How do you prepare a business for sale?
Make sure your ‘house is in order’ before the due diligence process begins and ensure your client and employee contracts are all in place. Sometimes clients stipulate in their contracts that, should the company be sold, the contract will be null and void. This is called a change of control clause and can have a significant negative impact on the price you are offered for the business. Make sure that you disclose such clauses at the start of any due diligence. The due diligence process itself is extremely time consuming. Take time to do it accurately and be very honest with potential buyers – for example, alert potential buyers to client contracts which are not being renewed and don’t inflate your pipeline of prospects.
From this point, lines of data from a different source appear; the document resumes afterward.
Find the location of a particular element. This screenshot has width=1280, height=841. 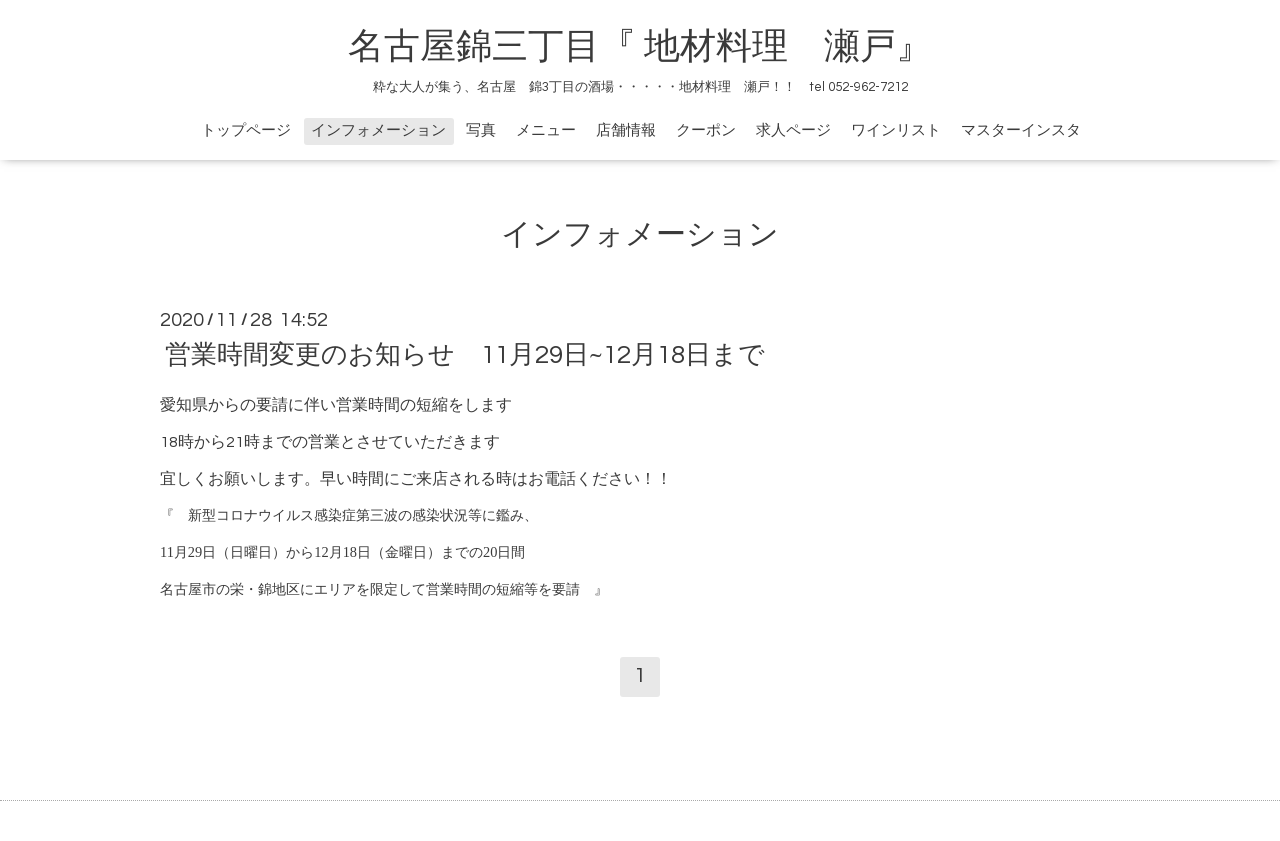

インフォメーション is located at coordinates (378, 130).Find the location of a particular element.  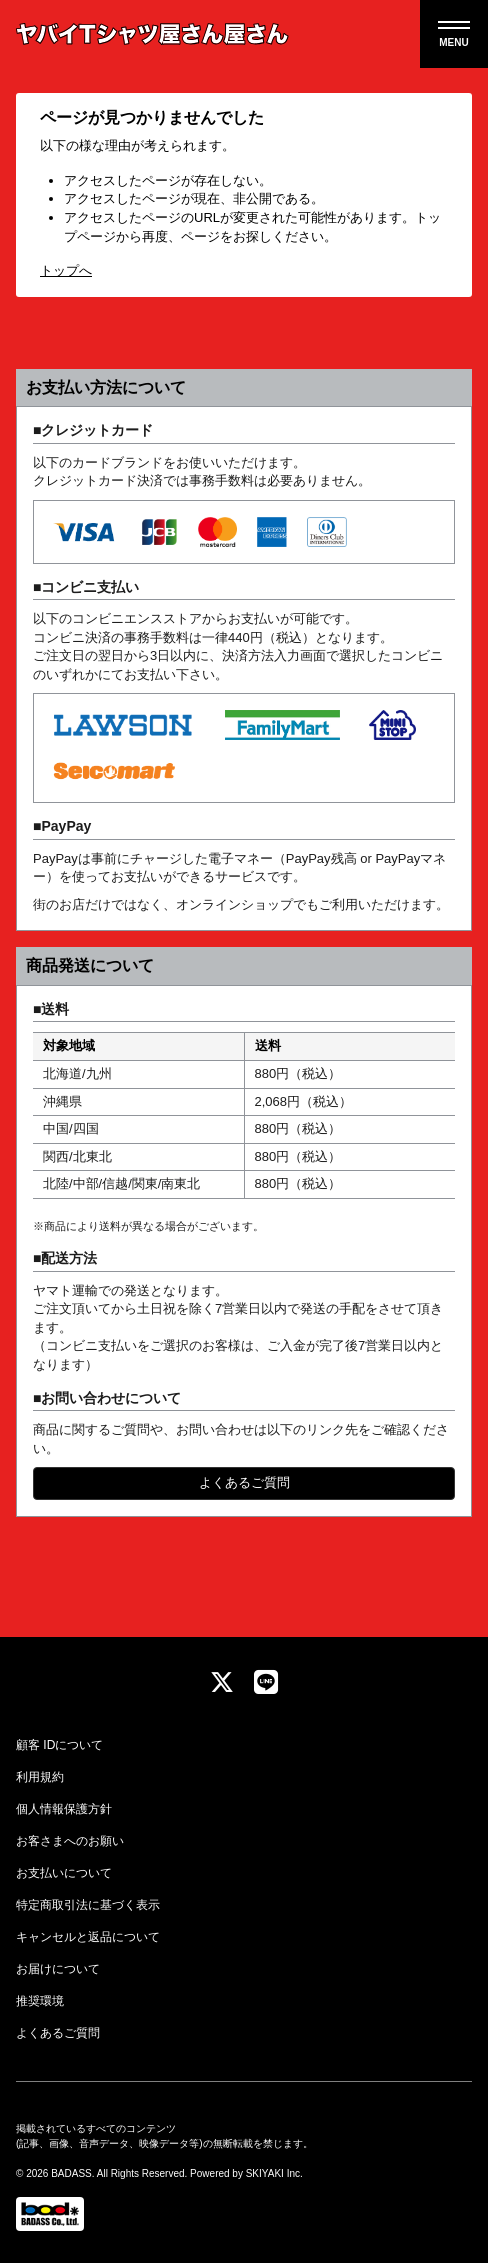

[関連サイト LINE] is located at coordinates (266, 1683).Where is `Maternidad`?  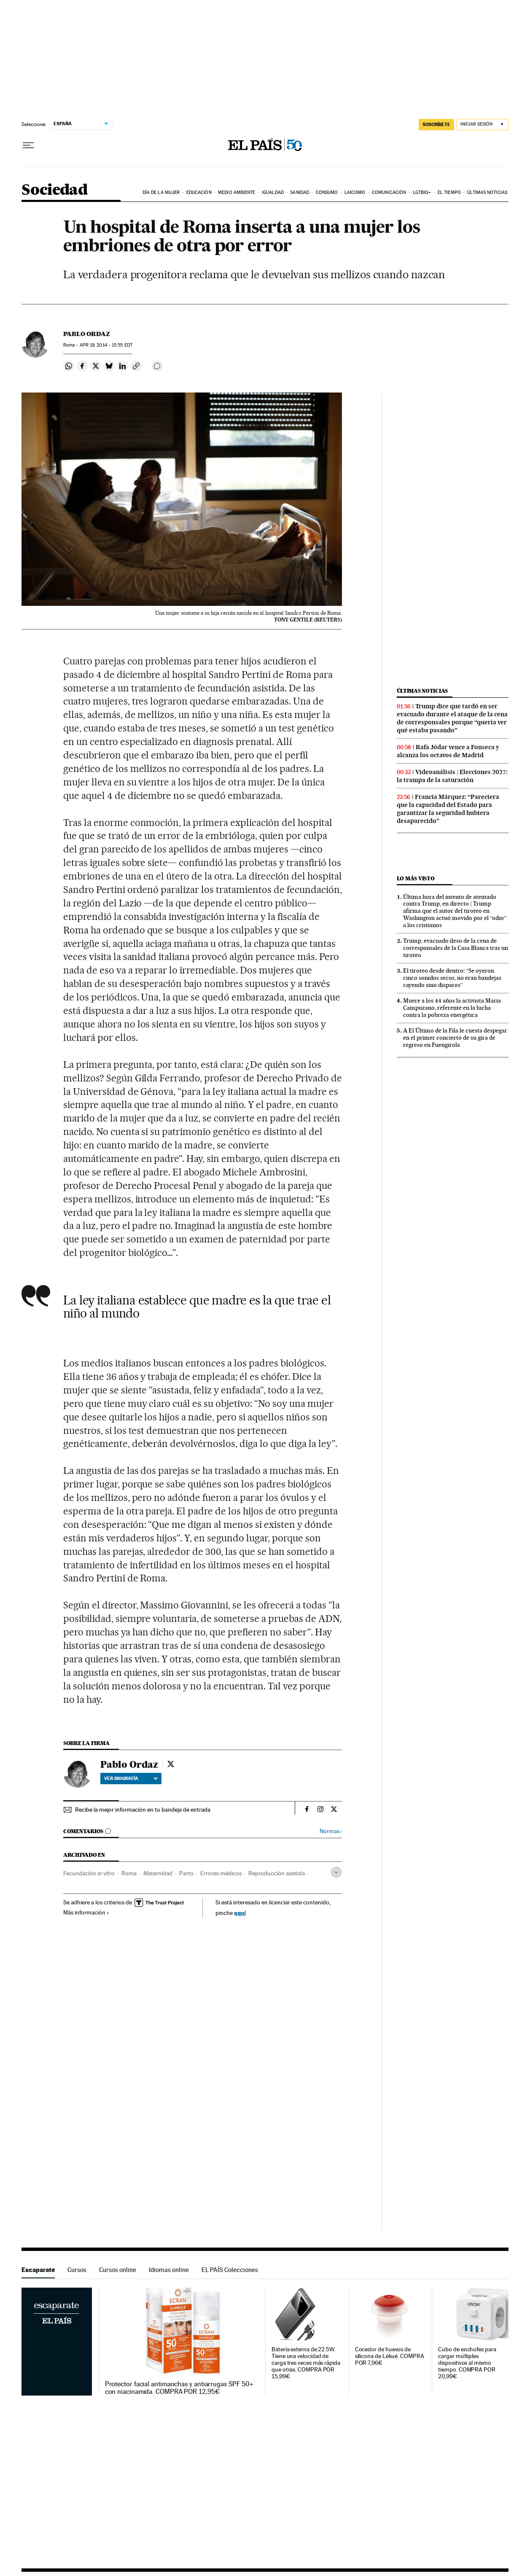 Maternidad is located at coordinates (157, 1873).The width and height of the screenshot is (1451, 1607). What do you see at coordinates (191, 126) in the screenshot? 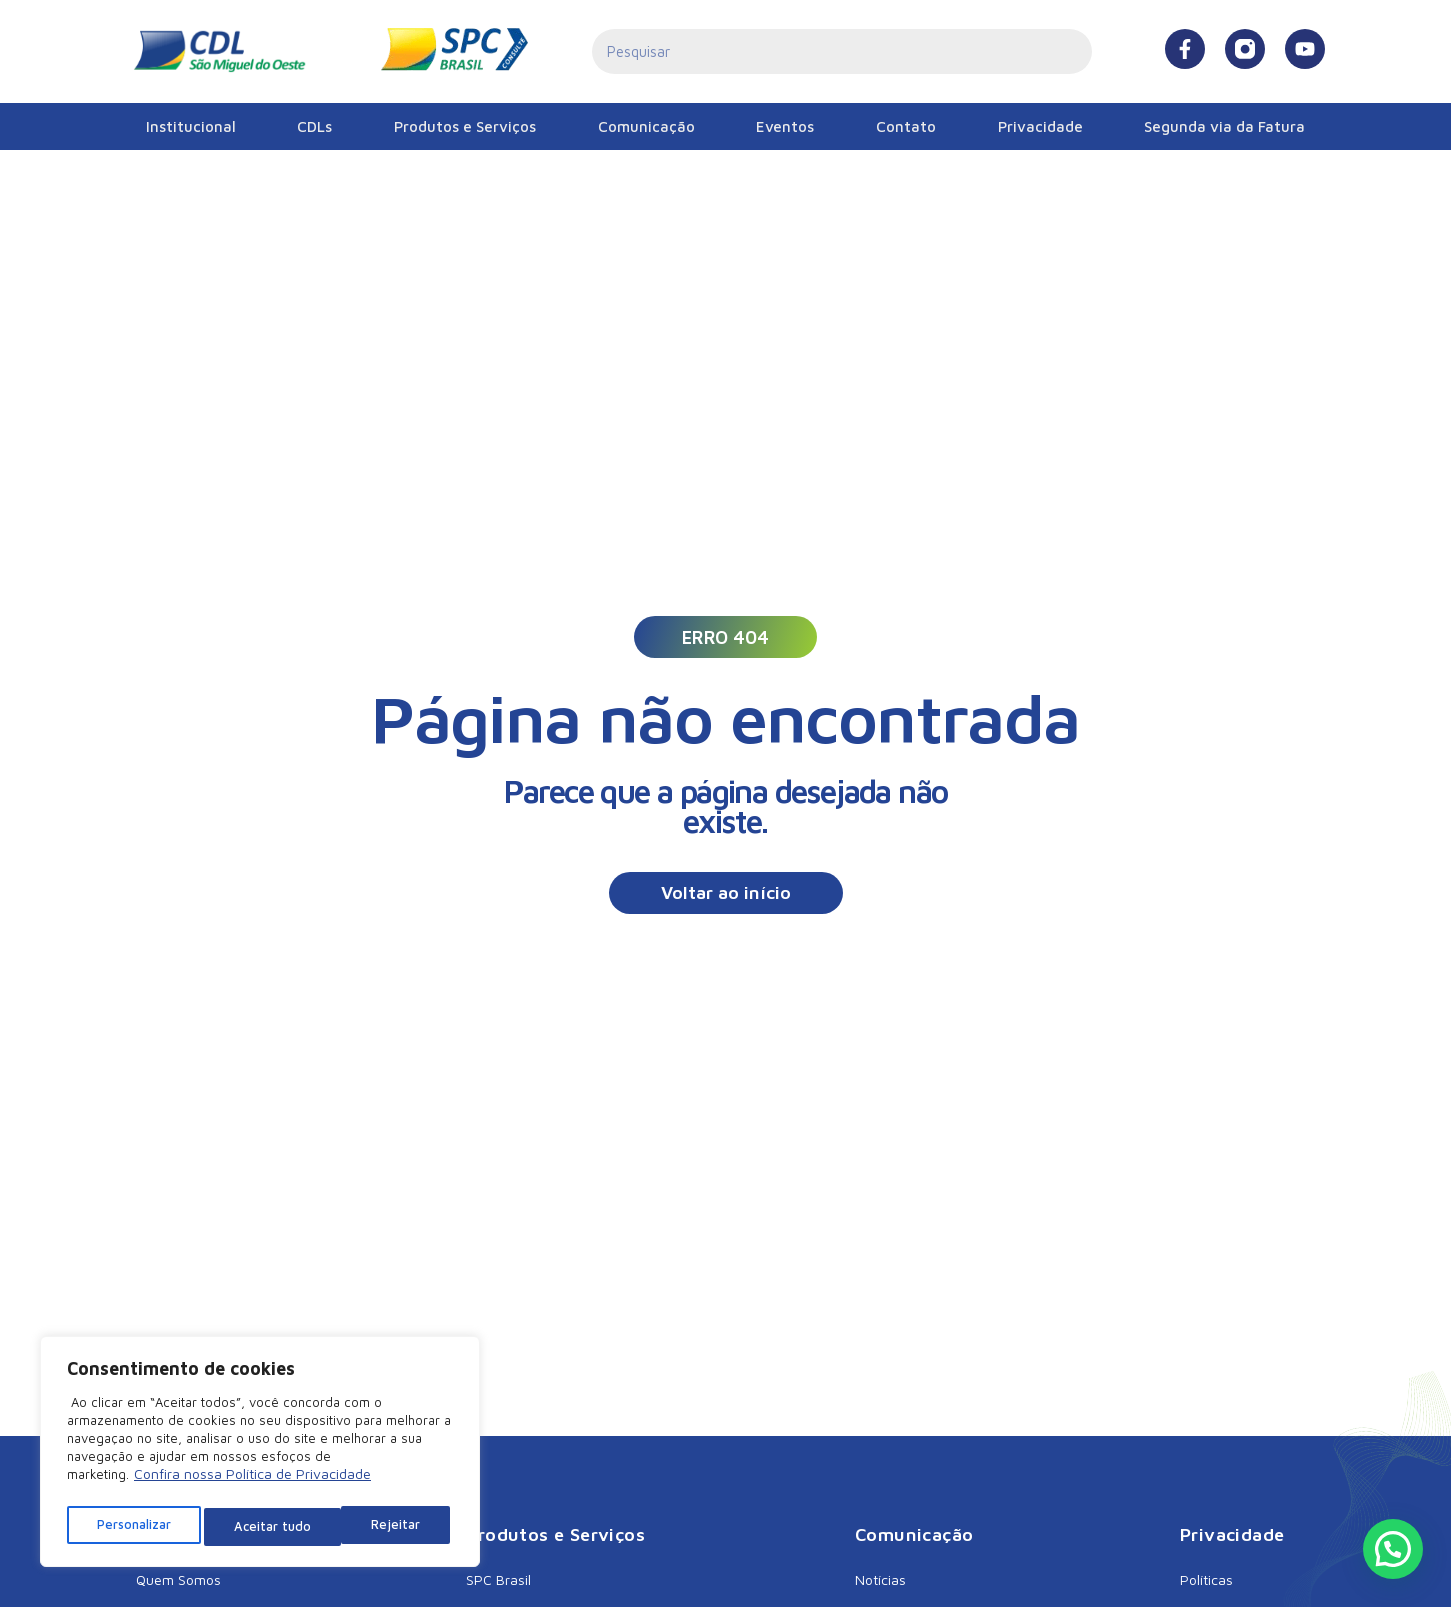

It’s easy to become side-tracked by the amount of work involved in preparing a business for sale. Make sure you and your management team have sufficient time to continue to drive the business forward. You don’t want to lose clients or employees because you have diverted your focus from the day-to-day running of the company.
In order to protect your business during the sell process, ask the potential buyer to sign an NDA before disclosing any information. Anonymise your clients and never rush into a deal. Only give away all your confidential information once you are sure the buyer is certain and has the money in the bank. You can ask the buyer to make a financial deposit which could be forfeited if they pull out. Make sure that you are in control during the sales process and are always in a position to pull out should you not be happy with the terms on offer or if you simply change your mind about the sale.
Where do deals fall down?
The delegates at the workshop who had experience of deals falling through suggested that problems occurred for three reasons: firstly, they were expecting a higher price than they were able to achieve for the business; secondly, they were given poor advice from lawyers or tax advisors and finally, the shareholders in the business all had different expectations from the sale and couldn’t agree on terms in order to progress the deal.
One delegate made a valid point about the importance of selecting advisors with relevant experience. She said, ‘You wouldn’t ask a criminal lawyer to do your will’ and highlighted that professional advisors with expertise in selling businesses and dealing with family firms are an essential part of the team.
In summary, our top three tips for anyone considering selling their family firm are:
- Plan well in advance
- Don’t underestimate the time involved in selling a business
- Appoint lawyers with relevant experience who are able to drive the sale forward and execute a clean exit.
*Family Business Place is a membership organisation for Family Businesses and works in partnership with Charles Russell Speechlys to support this.